The arrival of the detectives Holmes and Watson to Baskerville Hall, however, is marked by one strange event after another. The housekeeper and his wife behave toward the Hall and the estate in an odd, possessive manner. Their gaunt appearance enhances the oddity of their behavior, and they are naturally on the list of suspects in the murder of Sir Hugo Baskerville.
Although Holmes does not question the existence of a hound, he correctly suspects that someone is deceiving Sir Henry in order either to drive him away from his rightful inheritance or simply trying to murder him. The mood of the film has all the classic elements of horror and gothic storytelling.The London fog settles over the scene just as a mysterious stranger attempts to kill Sir Henry; later, the foreboding landscape of the moors of Devonshire figure prominently in both the mood and the action of the story.

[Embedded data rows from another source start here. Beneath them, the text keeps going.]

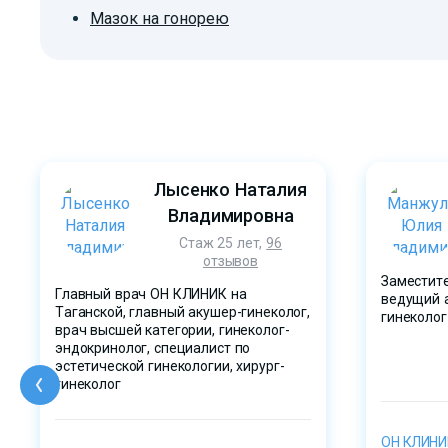
Мазок на гонорею
Лысенко Наталия
Владимировна
Стаж 25 лет,
96
отзывов
Заместите
Главный врач ОН КЛИНИК на
ведущий а
Таганской, главный акушер-гинеколог,
гинеколог
врач высшей категории, гинеколог-
эндокринолог, специалист по
эстетической гинекологии, хирург-
гинеколог
ОН КЛИНИК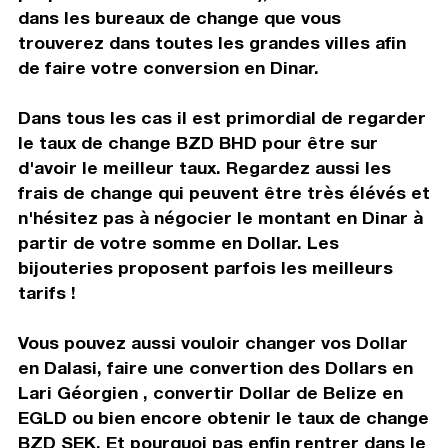
dans les bureaux de change que vous
trouverez dans toutes les grandes villes afin
de faire votre conversion en Dinar.
Dans tous les cas il est primordial de regarder
le taux de change BZD BHD pour être sur
d'avoir le meilleur taux. Regardez aussi les
frais de change qui peuvent être très élévés et
n'hésitez pas à négocier le montant en Dinar à
partir de votre somme en Dollar. Les
bijouteries proposent parfois les meilleurs
tarifs !
Vous pouvez aussi vouloir changer vos Dollar
en Dalasi, faire une convertion des Dollars en
Lari Géorgien , convertir Dollar de Belize en
EGLD ou bien encore obtenir le taux de change
BZD SEK. Et pourquoi pas enfin rentrer dans le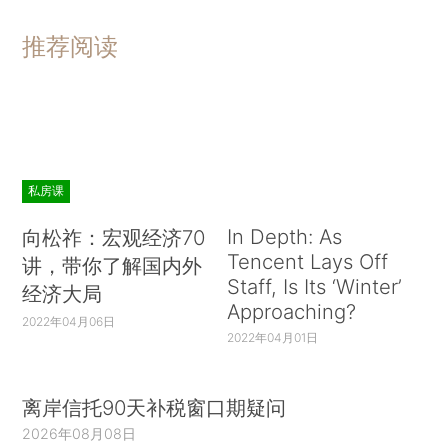
益问题的协商，依法保障人民各项权益，激发各族
人民建设祖国的主人翁意识。
推荐阅读
加强思想政治工作，创新群众工作体制机制和
方式方法，注重发挥工会、共青团、妇联等群团组
织的作用，正确处理人民内部矛盾，最大限度凝聚
全社会推进改革发展、维护社会和谐稳定的共识和
私房课
力量。高度重视做好意识形态领域工作，切实维护
In Depth: As
向松祚：宏观经济70
意识形态安全。
Tencent Lays Off
讲，带你了解国内外
巩固和发展最广泛的爱国统一战线，全面落实
Staff, Is Its ‘Winter’
经济大局
Approaching?
党的知识分子、民族、宗教、侨务等政策，充分发
2022年04月06日
2022年04月01日
挥民主党派、工商联和无党派人士作用，深入开展
民族团结进步宣传教育，引导宗教与社会主义社会
相适应，促进政党关系、民族关系、宗教关系、阶
离岸信托90天补税窗口期疑问
层关系、海内外同胞关系和谐，巩固全国各族人民
2026年08月08日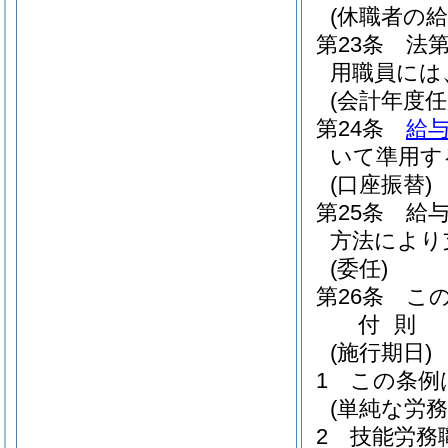
(休職者の給
第23条
法
用職員には
(会計年度
第24条
給与
いて準用す
(口座振替)
第25条
給
方法により
(委任)
第26条
こ
付
則
(施行期日)
1
この条例
(単純な労
2
技能労務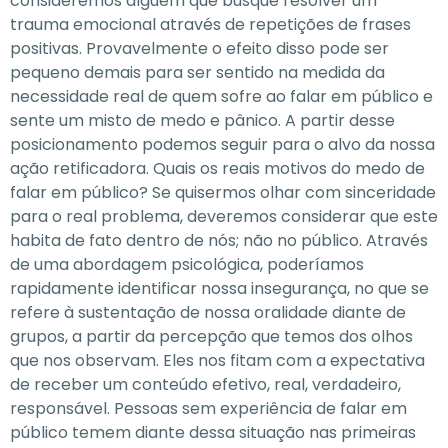
consideremos alguém que busque resolver um
trauma emocional através de repetições de frases
positivas. Provavelmente o efeito disso pode ser
pequeno demais para ser sentido na medida da
necessidade real de quem sofre ao falar em público e
sente um misto de medo e pânico. A partir desse
posicionamento podemos seguir para o alvo da nossa
ação retificadora. Quais os reais motivos do medo de
falar em público? Se quisermos olhar com sinceridade
para o real problema, deveremos considerar que este
habita de fato dentro de nós; não no público. Através
de uma abordagem psicológica, poderíamos
rapidamente identificar nossa insegurança, no que se
refere à sustentação de nossa oralidade diante de
grupos, a partir da percepção que temos dos olhos
que nos observam. Eles nos fitam com a expectativa
de receber um conteúdo efetivo, real, verdadeiro,
responsável. Pessoas sem experiência de falar em
público temem diante dessa situação nas primeiras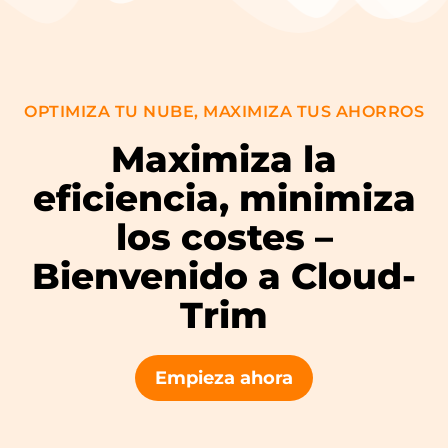
OPTIMIZA TU NUBE, MAXIMIZA TUS AHORROS
Maximiza la
eficiencia, minimiza
los costes –
Bienvenido a Cloud-
Trim
Empieza ahora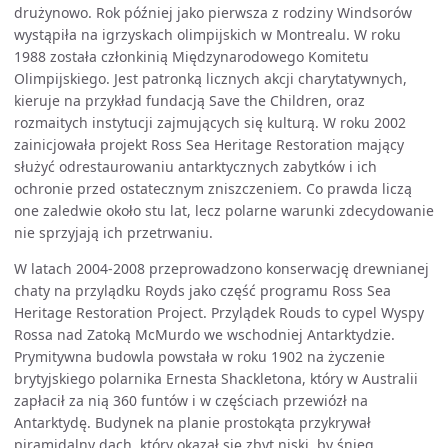
drużynowo. Rok później jako pierwsza z rodziny Windsorów
wystąpiła na igrzyskach olimpijskich w Montrealu. W roku
1988 została członkinią Międzynarodowego Komitetu
Olimpijskiego. Jest patronką licznych akcji charytatywnych,
kieruje na przykład fundacją Save the Children, oraz
rozmaitych instytucji zajmujących się kulturą. W roku 2002
zainicjowała projekt Ross Sea Heritage Restoration mający
służyć odrestaurowaniu antarktycznych zabytków i ich
ochronie przed ostatecznym zniszczeniem. Co prawda liczą
one zaledwie około stu lat, lecz polarne warunki zdecydowanie
nie sprzyjają ich przetrwaniu.
W latach 2004-2008 przeprowadzono konserwację drewnianej
chaty na przylądku Royds jako część programu Ross Sea
Heritage Restoration Project. Przylądek Rouds to cypel Wyspy
Rossa nad Zatoką McMurdo we wschodniej Antarktydzie.
Prymitywna budowla powstała w roku 1902 na życzenie
brytyjskiego polarnika Ernesta Shackletona, który w Australii
zapłacił za nią 360 funtów i w częściach przewiózł na
Antarktydę. Budynek na planie prostokąta przykrywał
piramidalny dach, który okazał się zbyt niski, by śnieg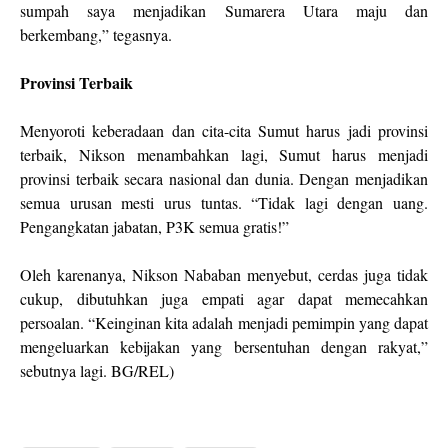
sumpah saya menjadikan Sumarera Utara maju dan
berkembang,” tegasnya.
Provinsi Terbaik
Menyoroti keberadaan dan cita-cita Sumut harus jadi provinsi
terbaik, Nikson menambahkan lagi, Sumut harus menjadi
provinsi terbaik secara nasional dan dunia. Dengan menjadikan
semua urusan mesti urus tuntas. “Tidak lagi dengan uang.
Pengangkatan jabatan, P3K semua gratis!”
Oleh karenanya, Nikson Nababan menyebut, cerdas juga tidak
cukup, dibutuhkan juga empati agar dapat memecahkan
persoalan. “Keinginan kita adalah menjadi pemimpin yang dapat
mengeluarkan kebijakan yang bersentuhan dengan rakyat,”
sebutnya lagi. BG/REL)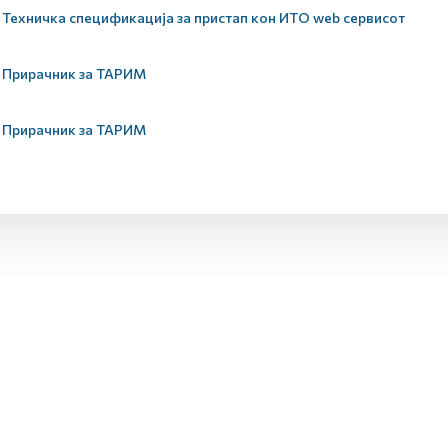
Техничка спецификација за пристап кон ИТО web сервисот
Прирачник за ТАРИМ
Прирачник за ТАРИМ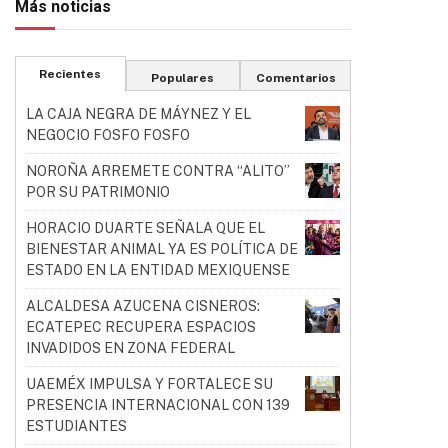
Más noticias
Recientes
Populares
Comentarios
LA CAJA NEGRA DE MÁYNEZ Y EL
NEGOCIO FOSFO FOSFO
NOROÑA ARREMETE CONTRA “ALITO”
POR SU PATRIMONIO
HORACIO DUARTE SEÑALA QUE EL
BIENESTAR ANIMAL YA ES POLÍTICA DE
ESTADO EN LA ENTIDAD MEXIQUENSE
ALCALDESA AZUCENA CISNEROS:
ECATEPEC RECUPERA ESPACIOS
INVADIDOS EN ZONA FEDERAL
UAEMÉX IMPULSA Y FORTALECE SU
PRESENCIA INTERNACIONAL CON 139
ESTUDIANTES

Although filmed in studio, every decision made by the set designers stays faithful to Doyle’s vision of the story and holds up for viewing today. The lifeless trees, the night, the perpetual fog, and Baskerville Hall itself, all create a gripping sense of atmospheric horror. Other 19th century gothic worlds come to mind, such as those created by the Brontë sisters, with Mr. Rochester’s “mad woman in the attic” or Heathcliff roaming Wuthering Heights. Here, too, the foreboding house and the moor are characters in and of themselves. But in many ways, this is also a typical Hollywood production—one that aims to bring the “charm” of Victorian England to a primarily American audience, but with a gothic twist. It is a familiar routine now, but it was novel in 1939.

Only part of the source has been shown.